■ EXERCISE INPUTS:
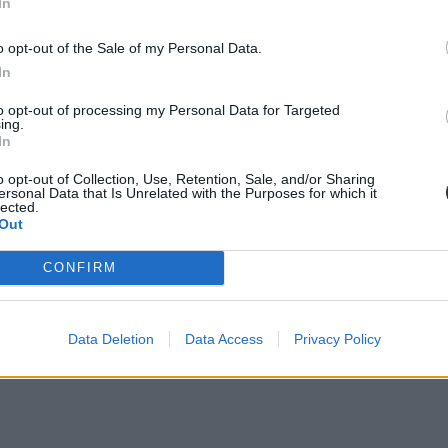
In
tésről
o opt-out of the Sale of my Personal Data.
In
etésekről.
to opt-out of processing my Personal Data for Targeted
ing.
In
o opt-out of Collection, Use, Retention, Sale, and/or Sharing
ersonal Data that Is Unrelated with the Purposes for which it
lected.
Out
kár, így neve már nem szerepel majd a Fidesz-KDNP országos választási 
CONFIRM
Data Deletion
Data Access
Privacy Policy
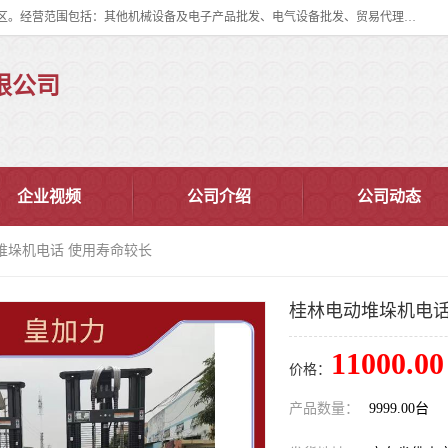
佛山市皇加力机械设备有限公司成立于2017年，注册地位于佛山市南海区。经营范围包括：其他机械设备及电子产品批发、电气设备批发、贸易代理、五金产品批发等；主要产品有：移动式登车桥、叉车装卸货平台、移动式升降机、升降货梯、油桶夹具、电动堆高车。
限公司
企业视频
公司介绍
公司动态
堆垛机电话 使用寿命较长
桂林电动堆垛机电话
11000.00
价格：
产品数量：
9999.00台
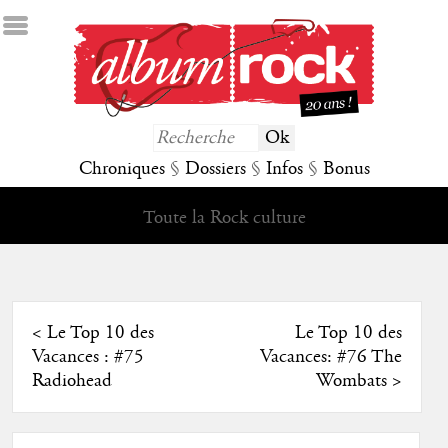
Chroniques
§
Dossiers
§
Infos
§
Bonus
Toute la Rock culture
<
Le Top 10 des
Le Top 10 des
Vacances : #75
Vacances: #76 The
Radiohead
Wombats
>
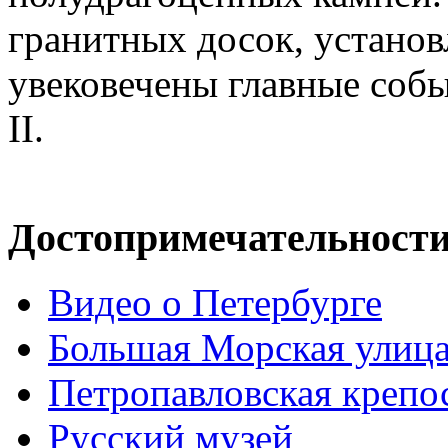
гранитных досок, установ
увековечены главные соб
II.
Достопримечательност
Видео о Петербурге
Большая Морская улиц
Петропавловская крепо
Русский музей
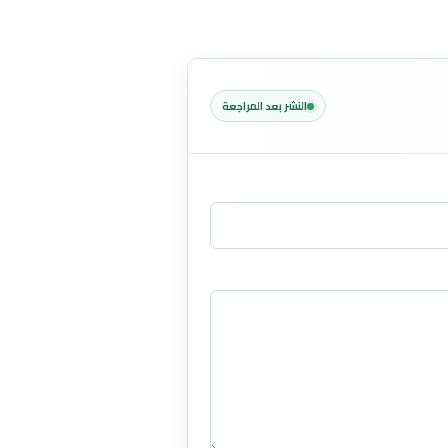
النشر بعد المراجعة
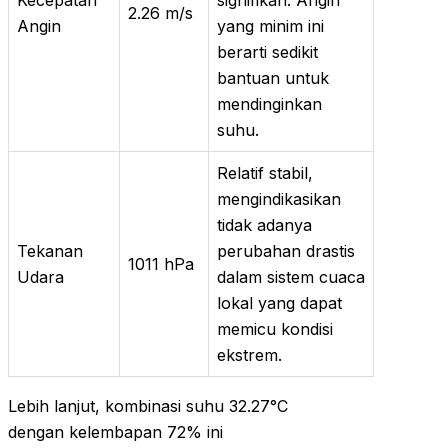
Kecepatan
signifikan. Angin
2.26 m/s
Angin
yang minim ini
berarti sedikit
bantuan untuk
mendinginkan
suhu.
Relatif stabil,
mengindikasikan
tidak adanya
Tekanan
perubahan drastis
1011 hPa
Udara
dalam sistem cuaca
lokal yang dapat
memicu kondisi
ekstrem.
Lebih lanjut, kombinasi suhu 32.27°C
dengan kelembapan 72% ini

...

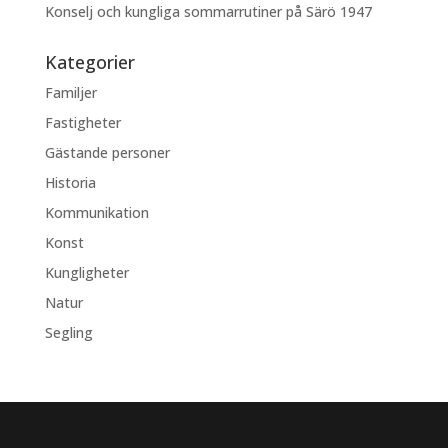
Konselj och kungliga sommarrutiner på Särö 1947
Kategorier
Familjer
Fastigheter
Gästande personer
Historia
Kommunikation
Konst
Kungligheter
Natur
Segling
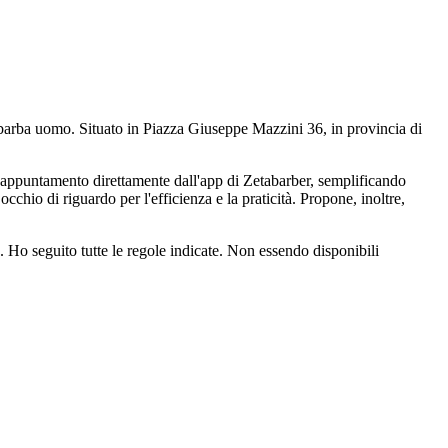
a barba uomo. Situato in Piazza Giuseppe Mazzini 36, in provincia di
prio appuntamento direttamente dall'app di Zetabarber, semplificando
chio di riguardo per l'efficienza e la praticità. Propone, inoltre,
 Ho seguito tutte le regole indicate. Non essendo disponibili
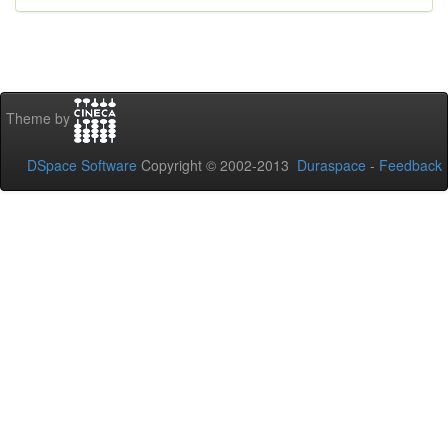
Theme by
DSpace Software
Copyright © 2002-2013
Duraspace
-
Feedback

==

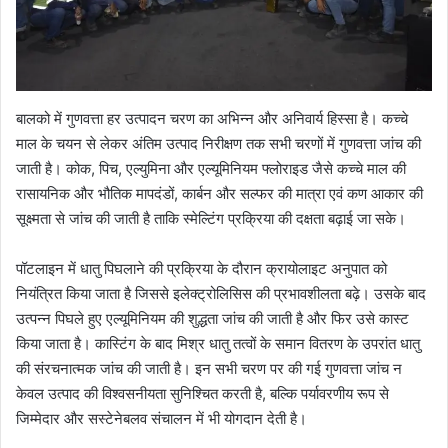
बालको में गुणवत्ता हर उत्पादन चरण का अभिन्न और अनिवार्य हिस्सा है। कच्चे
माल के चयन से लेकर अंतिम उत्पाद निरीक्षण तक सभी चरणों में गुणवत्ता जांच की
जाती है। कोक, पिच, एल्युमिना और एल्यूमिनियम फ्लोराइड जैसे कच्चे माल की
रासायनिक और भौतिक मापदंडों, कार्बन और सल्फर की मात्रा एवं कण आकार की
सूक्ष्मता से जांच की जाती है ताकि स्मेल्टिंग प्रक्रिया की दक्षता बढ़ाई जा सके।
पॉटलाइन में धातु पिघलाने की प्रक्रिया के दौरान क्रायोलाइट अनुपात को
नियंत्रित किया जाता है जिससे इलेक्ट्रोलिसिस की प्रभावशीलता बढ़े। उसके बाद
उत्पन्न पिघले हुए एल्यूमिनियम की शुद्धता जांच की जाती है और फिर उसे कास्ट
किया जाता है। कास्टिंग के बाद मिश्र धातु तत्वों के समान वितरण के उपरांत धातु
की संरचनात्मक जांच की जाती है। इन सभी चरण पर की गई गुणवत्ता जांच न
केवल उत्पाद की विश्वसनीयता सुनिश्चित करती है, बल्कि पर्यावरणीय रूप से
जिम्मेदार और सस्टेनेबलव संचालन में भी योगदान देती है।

■ TASK STATEMENT: If a line in the entries includes the word "Personal", copy that line out.

■ SOLUTION TO THIS PROBLEM:
o opt-out of the Sale of my Personal Data.
to opt-out of processing my Personal Data for Targeted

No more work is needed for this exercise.